I don't think you know what you are talking about.
http://sverigesradio.se/sida/artikel.aspx?programid=2054&artikel=5989372
Enjoy...
Inform yourself, read Sweden's newspapers and other data on Sweden since August 2015 and how they have had to fund the arrival of hundreds of thousands they support entirely for all their needs at their high social benefit standards.
Give some due to those who write in the LRB BLog to engage in substantive dialogue and write when informed with the expectation for valuable substantive informed exchange, polite and respectful, rather than rubbish personal verbal spats.
Pointing us to 'Sweden's Newspapers' is unhelpful: searching for information about the various issues in English leads immediately to an article in the Daily Express (and another in the Mail) which immediately confirms all your prejudices, but is very light on references (i.e. none). I also did have a look at other sources, including Swedish newspapers across the political spectrum. The results were mixed: the tabloids were predictably inflammatory, the others reflected their political character. The police in Östersund seem to have gone out of their way not to make racially inflammatory statements (so as not to encourage the Sweden Democrats). But who ever said newspapers were reliable? You could at least give us some links to relevant information so we can assess their value.

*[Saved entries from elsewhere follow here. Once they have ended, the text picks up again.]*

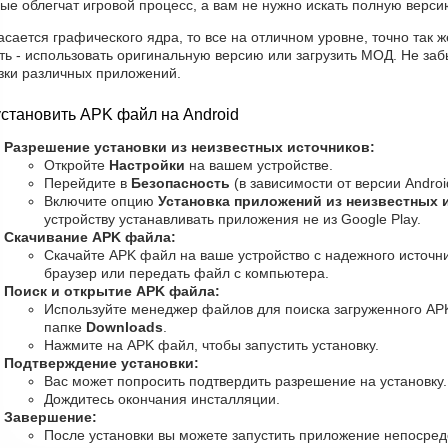
ые облегчат игровой процесс, а вам не нужно искать полную верси
асается графического ядра, то все на отличном уровне, точно так 
ть - использовать оригинальную версию или загрузить МОД. Не за
узки различных приложений.
установить APK файл на Android
Разрешение установки из неизвестных источников:
Откройте
Настройки
на вашем устройстве.
Перейдите в
Безопасность
(в зависимости от версии Androi
Включите опцию
Установка приложений из неизвестных 
устройству устанавливать приложения не из Google Play.
Скачивание APK файла:
Скачайте APK файл на ваше устройство с надежного источни
браузер или передать файл с компьютера.
Поиск и открытие APK файла:
Используйте менеджер файлов для поиска загруженного AP
папке
Downloads
.
Нажмите на APK файл, чтобы запустить установку.
Подтверждение установки:
Вас может попросить подтвердить разрешение на установку
Дождитесь окончания инсталляции.
Завершение:
После установки вы можете запустить приложение непосред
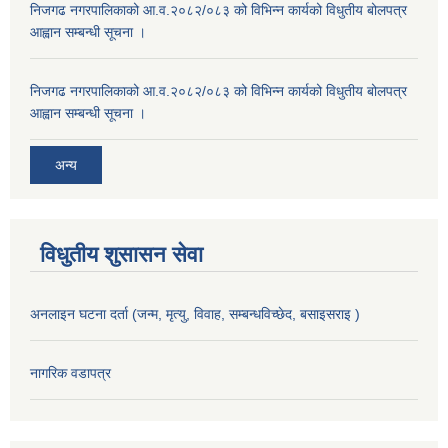
निजगढ नगरपालिकाको आ.व.२०८२/०८३ को विभिन्न कार्यको विधुतीय बोलपत्र
आह्वान सम्बन्धी सूचना ।
निजगढ नगरपालिकाको आ.व.२०८२/०८३ को विभिन्न कार्यको विधुतीय बोलपत्र
आह्वान सम्बन्धी सूचना ।
अन्य
विधुतीय शुसासन सेवा
अनलाइन घटना दर्ता (जन्म, मृत्यु, विवाह, सम्बन्धविच्छेद, बसाइसराइ )
नागरिक वडापत्र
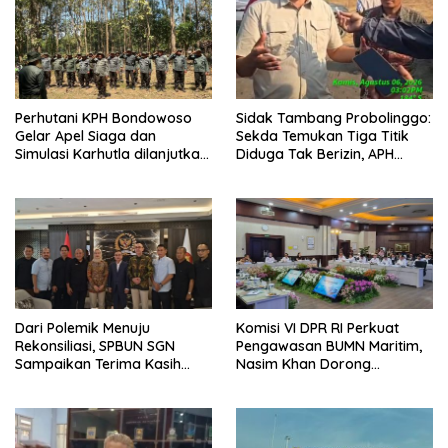
Perhutani KPH Bondowoso
Sidak Tambang Probolinggo:
Gelar Apel Siaga dan
Sekda Temukan Tiga Titik
Simulasi Karhutla dilanjutkan
Diduga Tak Berizin, APH
Patroli Bersama Tingkatkan
Didorong Bertindak
Kesiapsiagaan Personel
Dari Polemik Menuju
Komisi VI DPR RI Perkuat
Rekonsiliasi, SPBUN SGN
Pengawasan BUMN Maritim,
Sampaikan Terima Kasih
Nasim Khan Dorong
kepada Pimpinan DPR RI
Ekosistem Laut Lebih
atas Fasilitasi Penyelesaian
Terintegrasi
Perselisihan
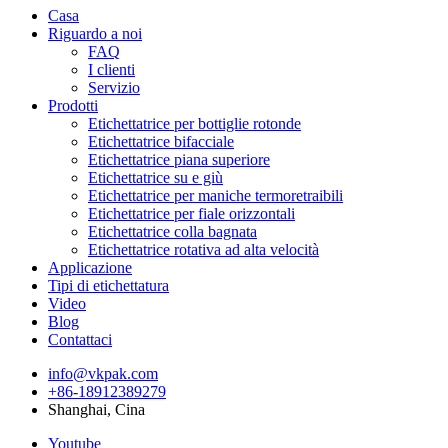
Casa
Riguardo a noi
FAQ
I clienti
Servizio
Prodotti
Etichettatrice per bottiglie rotonde
Etichettatrice bifacciale
Etichettatrice piana superiore
Etichettatrice su e giù
Etichettatrice per maniche termoretraibili
Etichettatrice per fiale orizzontali
Etichettatrice colla bagnata
Etichettatrice rotativa ad alta velocità
Applicazione
Tipi di etichettatura
Video
Blog
Contattaci
info@vkpak.com
+86-18912389279
Shanghai, Cina
Youtube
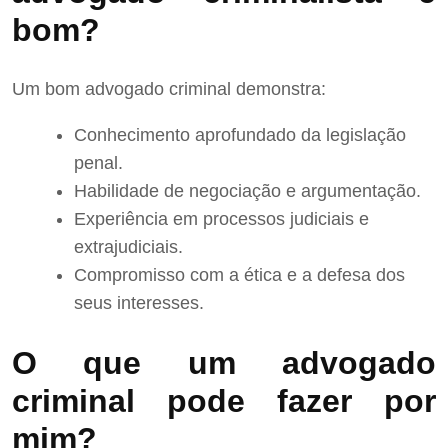
bom?
Um bom advogado criminal demonstra:
Conhecimento aprofundado da legislação
penal.
Habilidade de negociação e argumentação.
Experiência em processos judiciais e
extrajudiciais.
Compromisso com a ética e a defesa dos
seus interesses.
O que um advogado
criminal pode fazer por
mim?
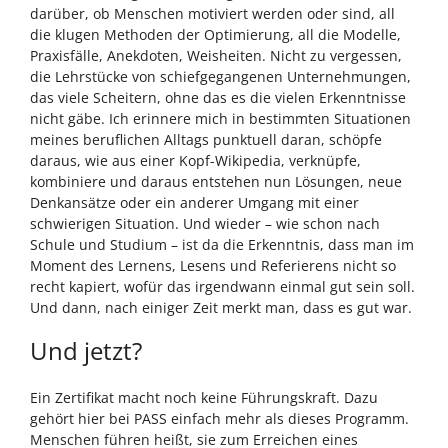
darüber, ob Menschen motiviert werden oder sind, all
die klugen Methoden der Optimierung, all die Modelle,
Praxisfälle, Anekdoten, Weisheiten. Nicht zu vergessen,
die Lehrstücke von schiefgegangenen Unternehmungen,
das viele Scheitern, ohne das es die vielen Erkenntnisse
nicht gäbe. Ich erinnere mich in bestimmten Situationen
meines beruflichen Alltags punktuell daran, schöpfe
daraus, wie aus einer Kopf-Wikipedia, verknüpfe,
kombiniere und daraus entstehen nun Lösungen, neue
Denkansätze oder ein anderer Umgang mit einer
schwierigen Situation. Und wieder – wie schon nach
Schule und Studium – ist da die Erkenntnis, dass man im
Moment des Lernens, Lesens und Referierens nicht so
recht kapiert, wofür das irgendwann einmal gut sein soll.
Und dann, nach einiger Zeit merkt man, dass es gut war.
Und jetzt?
Ein Zertifikat macht noch keine Führungskraft. Dazu
gehört hier bei PASS einfach mehr als dieses Programm.
Menschen führen heißt, sie zum Erreichen eines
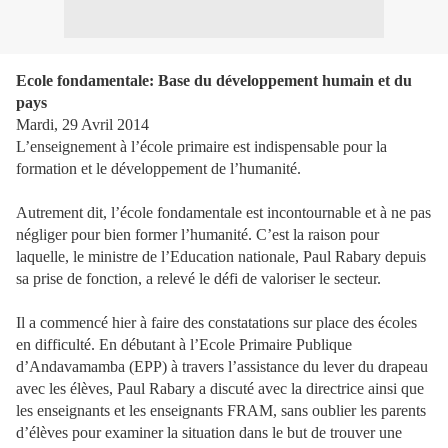
Ecole fondamentale: Base du développement humain et du
pays
Mardi, 29 Avril 2014
L’enseignement à l’école primaire est indispensable pour la
formation et le développement de l’humanité.
Autrement dit, l’école fondamentale est incontournable et à ne pas
négliger pour bien former l’humanité. C’est la raison pour
laquelle, le ministre de l’Education nationale, Paul Rabary depuis
sa prise de fonction, a relevé le défi de valoriser le secteur.
Il a commencé hier à faire des constatations sur place des écoles
en difficulté. En débutant à l’Ecole Primaire Publique
d’Andavamamba (EPP) à travers l’assistance du lever du drapeau
avec les élèves, Paul Rabary a discuté avec la directrice ainsi que
les enseignants et les enseignants FRAM, sans oublier les parents
d’élèves pour examiner la situation dans le but de trouver une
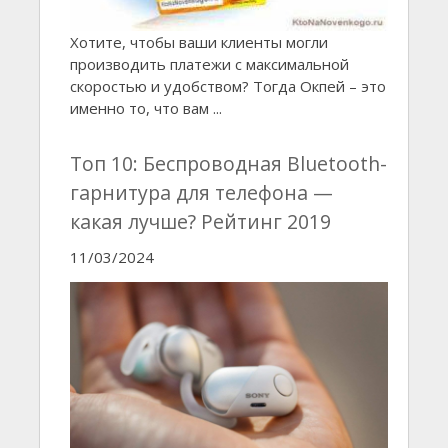
Хотите, чтобы ваши клиенты могли
производить платежи с максимальной
скоростью и удобством? Тогда Окпей – это
именно то, что вам ...
Топ 10: Беспроводная Bluetooth-
гарнитура для телефона —
какая лучше? Рейтинг 2019
11/03/2024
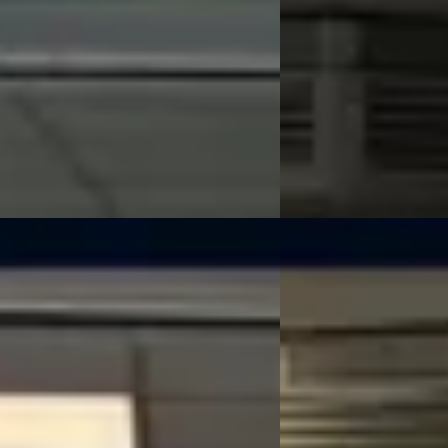
 geprijsd
2025 · 26.496 km · Ben
137.357 km · Hybride · Automaat
Kooijman Zeist
· Huis t
Bekijk aanbieding →
an Zeist
· Huis ter Heide
4,0
(
144
)
 aanbieding →
Vergelijk
EV
B
Toyota bZ4X
·
2025
iro
·
2026
Executive 73 kWh
i Hybrid DynamicLine
€ 49.900
3
v.a. € 1.058/mnd
 768/mnd
Marktconform
markt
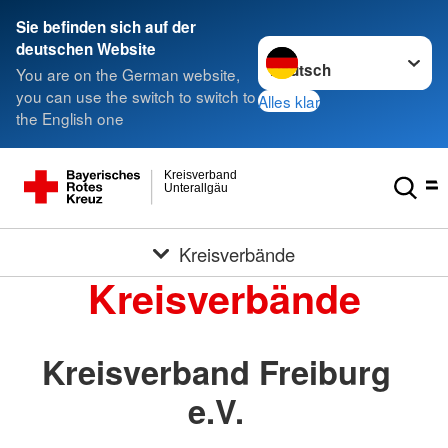
Sie befinden sich auf der
Sprache wechseln zu
deutschen Website
You are on the German website,
you can use the switch to switch to
Alles klar
the English one
Kreisverband
Unterallgäu
Kreisverbände
Kreisverbände
Kreisverband Freiburg
e.V.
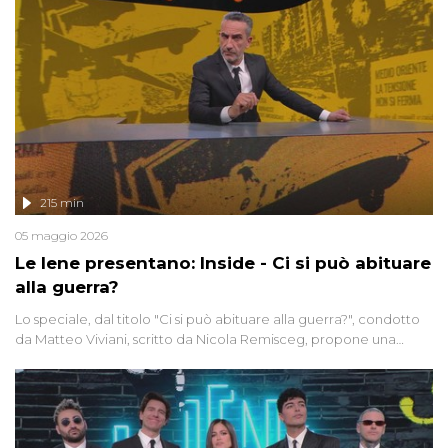
215 min
05 maggio 2026
Le Iene presentano: Inside - Ci si può abituare
alla guerra?
Lo speciale, dal titolo "Ci si può abituare alla guerra?", condotto
da Matteo Viviani, scritto da Nicola Remisceg, propone una
riflessione - con l'aiuto di economisti, esperti militari e giornalisti
di settore - su quanto la guerra sia diventata una realtà pervasiva.
Anche se l'Italia non è direttamente coinvolta in conflitti armati, il
contesto globale rende impossibile considerarla un fenomeno
lontano.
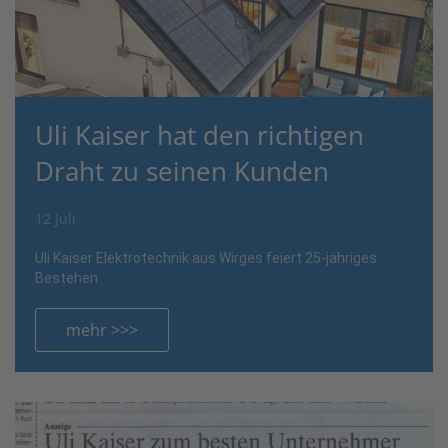
Uli Kaiser hat den richtigen
Draht zu seinen Kunden
12 Juli
Uli Kaiser Elektrotechnik aus Wirges feiert 25-jähriges
Bestehen
mehr >>>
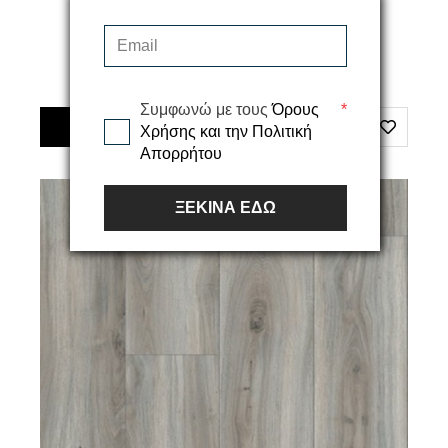
Διαθέσιμα Μεγέθη
25,60€
Συμφωνώ με τους
Όρους
*
ΠΡΟΣΘΗΚΗ ΣΤΟ ΚΑΛΑΘΙ
Χρήσης και την Πολιτική
Απορρήτου
ΞΕΚΙΝΑ ΕΔΩ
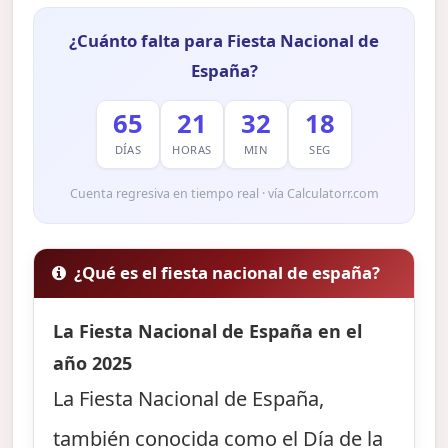
¿Cuánto falta para Fiesta Nacional de
España?
65
21
32
17
DÍAS
HORAS
MIN
SEG
Cuenta regresiva en tiempo real · vía Calculatorr.com
¿Qué es el fiesta nacional de españa?
La Fiesta Nacional de España en el
año 2025
La Fiesta Nacional de España,
también conocida como el Día de la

Do you live in Sweden? You seem very concerned. Or are you just scouring the internet to find information supporting your anti-EU and -Schengen worldview?
By the way, on such attitudes as yours, pogroms are made: http://www.telegraph.co.uk/news/worldnews/europe/sweden/12131460/swedish-far-right-migrant-attack-stockholm.html
This is not to belittle the social problems with which Östersund, and Sweden, now find themselves saddled. But it's a policing problem. It will be dealt with. Sweden (in common with all EU member states) was not a sexual violence free zone before 2015.